Tuesday 25 August 2015

IdentityHashMap vs.HashMap

Introduced in JDK 1.4.

IdentityHashMap is a special implementation of Map interface which doesn't use equals() and hashCode() method for comparing object unlike other implementation of Map e.g. HashMap.
Instead IdentityHashMap use equality operator "=="  to compare keys and values which makes it faster compare to HashMap and suitable where you need reference equality check and instead of logical equality.

Like HashMap, It implements Map interface, have fail-fast Iterator and non-synchronized collections.

import java.util.IdentityHashMap;
import java.util.Map;
public class IdentityMap {
      public static void main(String args[]) {
          Map<String, String> identityMap = 
                               new IdentityHashMap<String, String>();

          identityMap.put("key""value1");
          identityMap.put(new String("key"), "value2");

          // different reference : two strings are different objects
          System.out.println("Size Map: " + identityMap.size());
          System.out.println("Map: " + identityMap);

          // same refernce key will be override
          identityMap.put("key""value3");

          System.out.println("Size Map: " + identityMap.size());
          System.out.println("Map: " + identityMap);
      }
}

Output:
Size Map: 2
Map: {key=value1, key=value2}
Size Map: 2
Map: {key=value3, key=value2}

HashMap vs IdentityHashMap


HashMap
IdentityHashMap

Equality comparison
(Main diff.)

Uses hachCode() and equals() method for keys and values comparison.

Uses equality operator "==" for comparing keys and values inside Map.


Bucket identify using

Uses hashCode() to find bucket location.

Doesn't use hashCode() instead it uses System.identityHashCode(object)

Speed

Slow, object with expensive equals() and hashCode()

Faster, Since IdentityHashMap doesn't use equals() its comparatively faster than HashMap.

Immutable key

HashMap is keys needs to be immutable (equals method compare the key internal values, so key should not modified).

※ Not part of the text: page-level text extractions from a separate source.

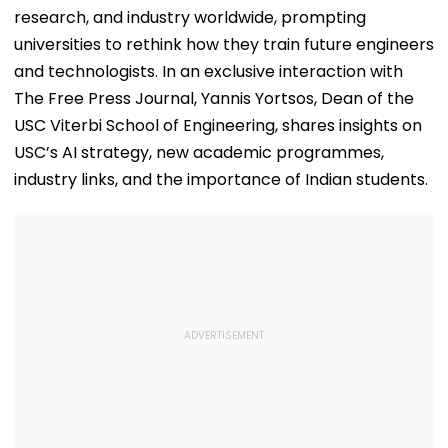
research, and industry worldwide, prompting
universities to rethink how they train future engineers
and technologists. In an exclusive interaction with
The Free Press Journal, Yannis Yortsos, Dean of the
USC Viterbi School of Engineering, shares insights on
USC’s AI strategy, new academic programmes,
industry links, and the importance of Indian students.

No immutable key mandatory.

Usage of IdentityHashMap:
A typical use of this class is topology-preserving object graph transformations, such as serialization or deep-copying.

To perform such a transformation, a program must maintain a "node table" that keeps track of all the object references that have already been processed.

The node table must not equate distinct objects even if they happen to be equal. Another typical use of this class is to maintain proxy objects.
For example, a debugging facility might wish to maintain a proxy object for each object in the program being debugged.